Bloodborne è il quarto capitolo “apocrifo” della serie e pur non facendo parte del filone principale ne conserva l’essenza. Abbandonati gli evocativi paesaggi dei precedenti episodi, Bloodborne ci proietta all’interno di un mondo ancora più cupo e malvagio. Yahrnam metterà a dura prova la pazienza di chiunque, punzecchiando e irridendo chi, atrofizzato da un livello medio di difficoltà troppo basso, non è più abituato a sentire sulla propria pelle il sapore agrodolce della sconfitta. Bloodborne non vi chiederà scusa per il suo sadismo velato, né proverà ad addolcirci la pillola. Vi lascerà nelle mani spietate dei nemici, illustrandovi distrattamente solo i comandi base e nulla più. Chiunque si approcci al titolo per la prima volta, abbia bene in mente questo: Bloodborne pretenderà da voi un impegno videoludico enorme, punendovi, sempre e comunque, per ogni vostra minima disattenzione. Eliminando ogni fronzolo dal concept base dei Souls, Bloodborne si presenta come un Action-RPG nudo e crudo e decisamente più frenetico. A Yharman non si scherza, il tempo per rimanere nascosti dietro ad uno scudo è finito. L’azione è così frenetica che quasi si fa fatica a stare al passo. Il classico roll lascia spazio ad una schivata più audace. Abbandonate le pesanti armature, il nostro Cacciatore è un combattente estremamente agile, qualità indispensabile per sopravvivere ai tanti pericoli. Cavalcando l’onda del dinamismo, tutto il sistema di combattimento ha subito delle modifiche sostanziali. Ogni arma si presenta in duplice forma, infatti, con la semplice pressione del trigger, il nostro strumento di morte si trasformerà all’istante.
Ecco che una spada lunga diventa un martello. Un’ascia diventa un’alabarda e così via. Un’idea piuttosto semplice a dire il vero, ma che esalta un gameplay già di per sé incredibilmente appagante. Trasformazione quindi non solo estetica, ma decisamente funzionale se considerate la possibilità di inserire l’animazione all’interno di una qualsiasi combo per creare un ulteriore attacco unico. A fronte di un apparente impoverimento quantitativo, le armi di Bloodborne di numero inferiore, in realtà offrono un gameplay più variegato. Per fare ammenda al pessimo lavoro fatto sui moveset di Dark Souls 2, Bloodborne presenta un numero decisamente inferiore di armi, per fortuna l’unicità dei moveset e l’aggiunta di un secondo attacco pesante, mette in moto una macchina ludica incredibilmente profonda, capace di offrire nuove sensazioni anche dopo tantissime ore di gioco.

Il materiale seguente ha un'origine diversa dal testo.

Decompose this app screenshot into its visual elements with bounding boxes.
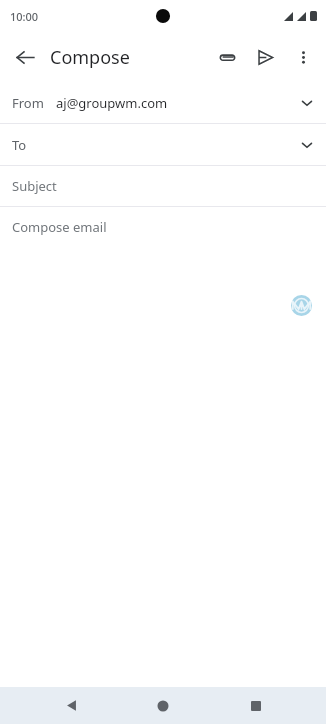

La possibilità di caricare un attacco, e l’utilizzo delle armi da fuoco, portano il sistema di combattimento su un piano totalmente diverso. Il backstab ad esempio, è realizzabile unicamente a seguito di un attacco caricato alle spalle; per tanto potete anche dimenticare la tattica di girare perennemente intorno al nemico. Le armi da fuoco invece, oltre interrompere e colpire a distanza ai nemici sono indispensabili per il parry. Dimenticando le assurde aperture del secondo capitolo, Miyazaki ha fatto in modo di creare una finestra per il parry leggermente più ampia e soprattutto più precisa e dinamica. E non solo. Contro alcuni nemici è quasi indispensabile utilizzare il parry, soprattutto contro avversari umanoidi, dotati di una buona intelligenza artificiale, servirsene è fondamentale. A Bloodborne spetta in tal senso un piccolo primato: quello di essere un gioco “nuovo”, nonostante non si tratti di un titolo inedito in senso stretto.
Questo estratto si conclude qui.